_WHAT YOU SHOULD DO_
Pictures stay out; print the rest of the listing below exactly as it stands.
********
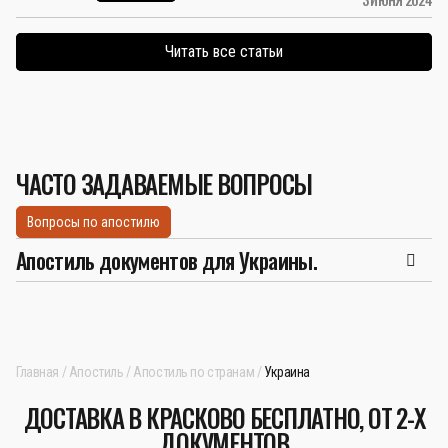
Читать все статьи
ЧАСТО ЗАДАВАЕМЫЕ ВОПРОСЫ
Вопросы по апостилю
Апостиль документов для Украины.
Главная
Апостиль
Апостиль по странам
Украина
ДОСТАВКА В КРАСКОВО БЕСПЛАТНО, ОТ 2-Х
ДОКУМЕНТОВ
********
_TASK RESULT_
Читать все статьи
ЧАСТО ЗАДАВАЕМЫЕ ВОПРОСЫ
Вопросы по апостилю
Апостиль документов для Украины.
Главная
Апостиль
Апостиль по странам
Украина
ДОСТАВКА В КРАСКОВО БЕСПЛАТНО, ОТ 2-Х
ДОКУМЕНТОВ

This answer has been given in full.